Here’s the Plan

Now that you know about the softmax, let’s replace the second sigmoid with a softmax and complete the design of our neural network:

The input layer has 785 columns (one per pixel, plus the bias), and a sigmoid activation function. The hidden layer has 201 columns including the bias, and a softmax activation function. The output layer has 10 columns, matching the 10 classes in MNIST. Finally, the matrices of weights have the right dimensions to make all the matrix multiplications add up. That’s all we need to know to get started.

Speaking of code, you must be eager to get down to it. But first, let’s recap what we learned in this chapter.

There is no standardized notation for neural networks. This book uses its own simple notation, like the one in Here’s the Plan.
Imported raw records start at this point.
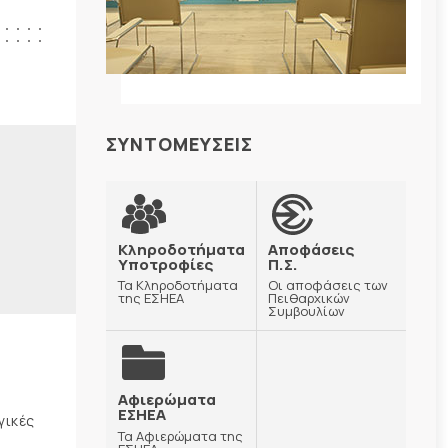
ΣΥΝΤΟΜΕΥΣΕΙΣ
Κληροδοτήματα
Αποφάσεις
Υποτροφίες
Π.Σ.
Τα Κληροδοτήματα
Οι αποφάσεις των
της ΕΣΗΕΑ
Πειθαρχικών
Συμβουλίων
Αφιερώματα
ΕΣΗΕΑ
γικές
Τα Αφιερώματα της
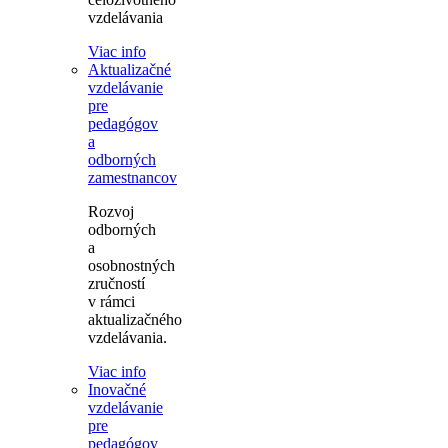
vzdelávania
Viac info
Aktualizačné
vzdelávanie
pre
pedagógov
a
odborných
zamestnancov
Rozvoj
odborných
a
osobnostných
zručností
v rámci
aktualizačného
vzdelávania.
Viac info
Inovačné
vzdelávanie
pre
pedagógov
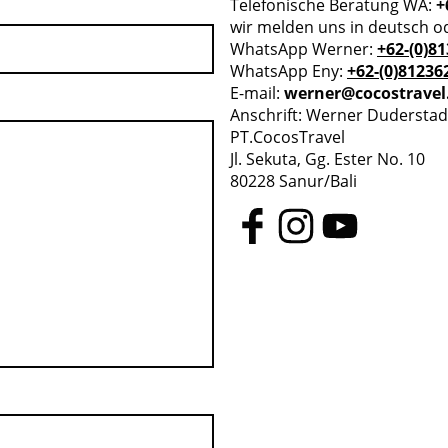
Telefonische Beratung WA:
+
wir melden uns in deutsch o
WhatsApp Werner:
+62-(0)8
WhatsApp Eny:
+62-(0)81236
E-mail:
werner@cocostrave
Anschrift: Werner Duderstad
PT.CocosTravel
Jl. Sekuta, Gg. Ester No. 10
80228 Sanur/Bali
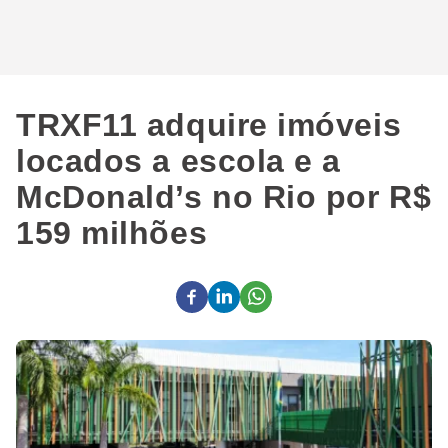
TRXF11 adquire imóveis
locados a escola e a
McDonald’s no Rio por R$
159 milhões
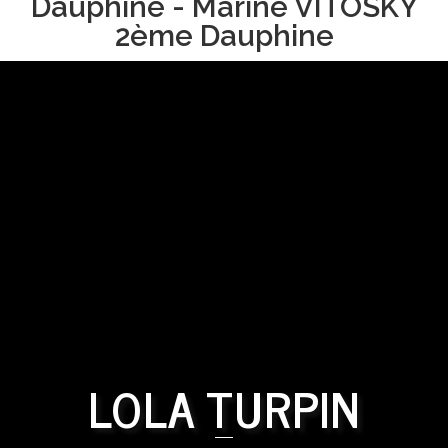
Dauphine - Marine VITOSKY
2ème Dauphine
LOLA TURPIN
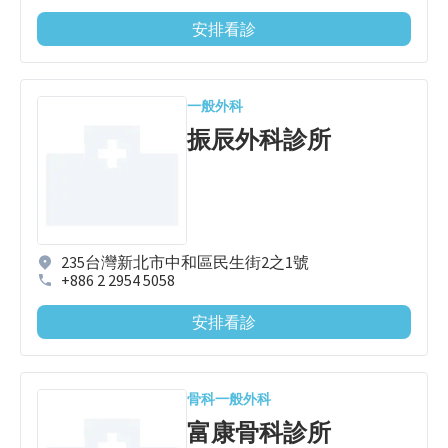
安排看診
一般外科
振辰外科診所
235台灣新北市中和區民生街2之1號
+886 2 2954 5058
安排看診
骨科
一般外科
富康骨科診所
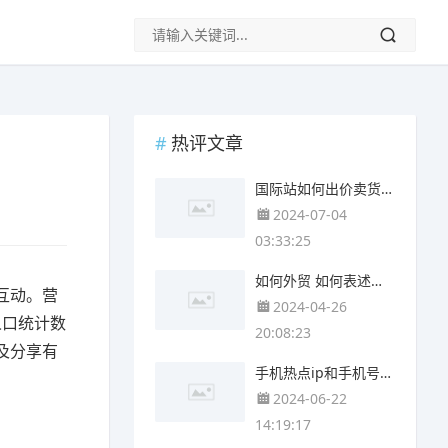
热评文章
国际站如何出价卖货 国际站如何出价
2024-07-04
03:33:25
如何外贸 如何表述外贸
互动。营
2024-04-26
人口统计数
20:08:23
及分享有
手机热点ip和手机号有关吗 手机ip和手机号什么关系
2024-06-22
14:19:17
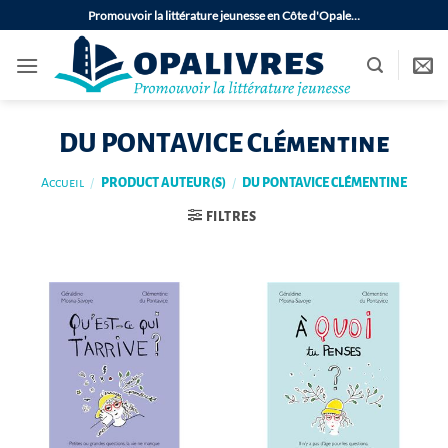
Passer
Promouvoir la littérature jeunesse en Côte d'Opale…
au
contenu
DU PONTAVICE Clémentine
Accueil
/
PRODUCT AUTEUR(S)
/
DU PONTAVICE CLÉMENTINE
FILTRES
Images of neural networks from other sources are more likely to use a notation that you might call “blobs and lines.” It comes in different flavors, but it generally looks something like this:

images/designing/network_common_notation.png

The blobs and lines notation does have a few advantages. For example, all those lines give you a good place to jot down the values of individual weights. If you don’t need to do that, however, the lines end up cluttering the diagram and making it harder to sketch.

This book eschews blobs and lines in favor of two other notations. In most of the book, I use a streamlined notation that’s good for sketching neural networks. In Chapter 11, Training the Network, I use a different notation (“computational graphs”) to explain one specific concept. Even if you won’t see the blobs and lines notation in these pages, however, you should be aware that it exists. It’s useful in some edge cases, and it’s common in the wild.